# Using Google Earth



## kanaka (Oct 3, 2007)

Found this in the NOAA site and thought I'd pass it along. If you've ever looked at the "Not for navigation" depth charts for the bays and wondered how to precisely find certain points of interest, this may help.

You can navigate via Google Earth to your area then click on the colored line and the chart overlay appears. Now you can "thumbtack" the precise place on the map you are interested in and you now have the GPS coordinates. In my case, it helped me verify that some spots I had marked were what I was eyeballing on the chart. My Humminbird has a function that shows my waypoints on GE.

http://www.nauticalcharts.noaa.gov/csdl/seamlessraster.html


----------



## kanaka (Oct 3, 2007)

HOLD OFF FOLKS!!!! Playing with it, did my marks and now can't turn off the chart overlay. Don't want to mess up YOUR GE. Will report back....


----------



## Chapman5011 (Mar 7, 2013)

Download the navionics app for an ipad. It shows depth very nicely. It also shows the topography of all the drop offs. 
Purchase the bad elf plug in for the ipad, and immediately turn your ipad into a gps for offshore fishing. 
It will show your entire path everywhere you go and stop with depth and topography. Hint, hint!!!!!
And it works great.


----------



## kanaka (Oct 3, 2007)

Do you know how to turn off the chart overlay? There seems to no help site there, sent in a help request. Even tried deleting the program, the chart remains.
Nuts, thought I found a new tool altho I did get to thumbtack a few spots I've been trying to find for quite a few years. And my marks for the dropoffs were on the money.
It's all in the bays BTW.


----------



## Chapman5011 (Mar 7, 2013)

Wish I could help. I stopped using the google earth app when I downloaded the navionics . It works off the same map I do believe. Good luck in your mission. 

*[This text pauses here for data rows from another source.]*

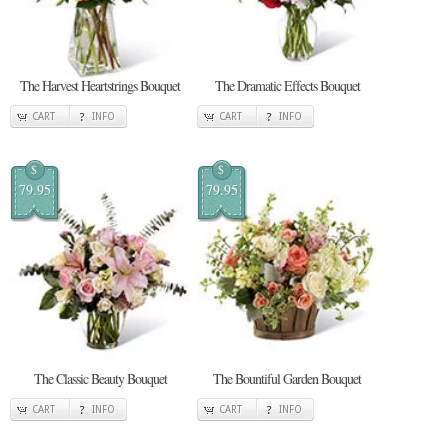
The Harvest Heartstrings Bouquet
The Dramatic Effects Bouquet
CART
INFO
CART
INFO
$
$
79.95
79.95
The Classic Beauty Bouquet
The Bountiful Garden Bouquet
CART
INFO
CART
INFO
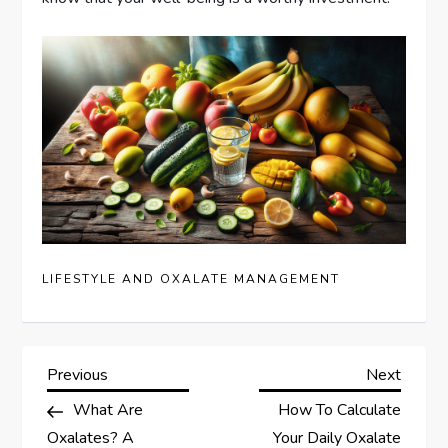
LIFESTYLE AND OXALATE MANAGEMENT
P
Previous
Next
Previous
Next
Post
Post
What Are
How To Calculate
o
Oxalates? A
Your Daily Oxalate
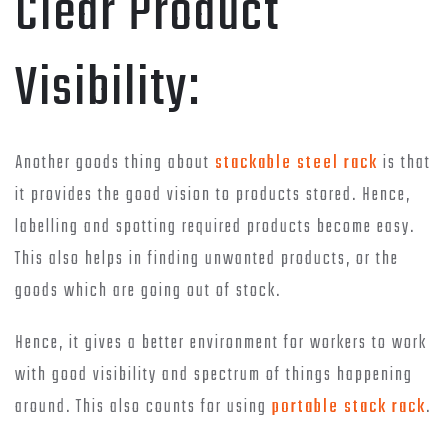
Clear Product
Visibility:
Another goods thing about
stackable steel rack
is that
it provides the good vision to products stored. Hence,
labelling and spotting required products become easy.
This also helps in finding unwanted products, or the
goods which are going out of stock.
Hence, it gives a better environment for workers to work
with good visibility and spectrum of things happening
around. This also counts for using
portable stack rack
.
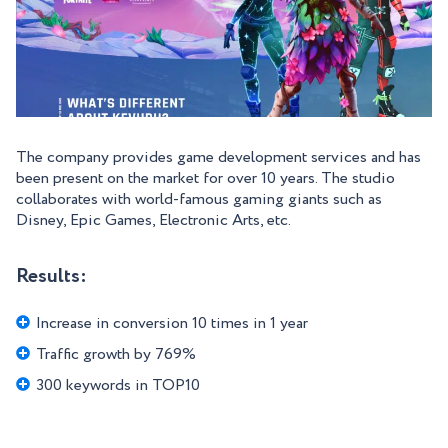
The company provides game development services and has
been present on the market for over 10 years. The studio
collaborates with world-famous gaming giants such as
Disney, Epic Games, Electronic Arts, etc.
Results:
Increase in conversion 10 times in 1 year
Traffic growth by 769%
300 keywords in TOP10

I just typed in how to turn off overlay on google maps Into GOOGLE. Try that. It brought up several options


----------



## 2RC's II (Feb 2, 2012)

kanaka said:


> Do you know how to turn off the chart overlay? There seems to no help site there, sent in a help request. Even tried deleting the program, the chart remains.
> Nuts, thought I found a new tool altho I did get to thumbtack a few spots I've been trying to find for quite a few years. And my marks for the dropoffs were on the money.
> It's all in the bays BTW.


 I hate frigging computers! Well in times like these.


----------



## kanaka (Oct 3, 2007)

Chapman, it worked, big thanks!!! Had to go to the sidebar and "uncheck" the box for the app. Now I know why the waypoints from the Humminbird mysteriously appeared on GE. There they are in the sidebar. Never happened before when looking at Humminbird PC, go figure.

ANYWAY, once again, here's another tool so we can beat the water into a froth chasing feesh.


----------



## kanaka (Oct 3, 2007)

You can adjust the opacity from the slider in the sidebar also.


----------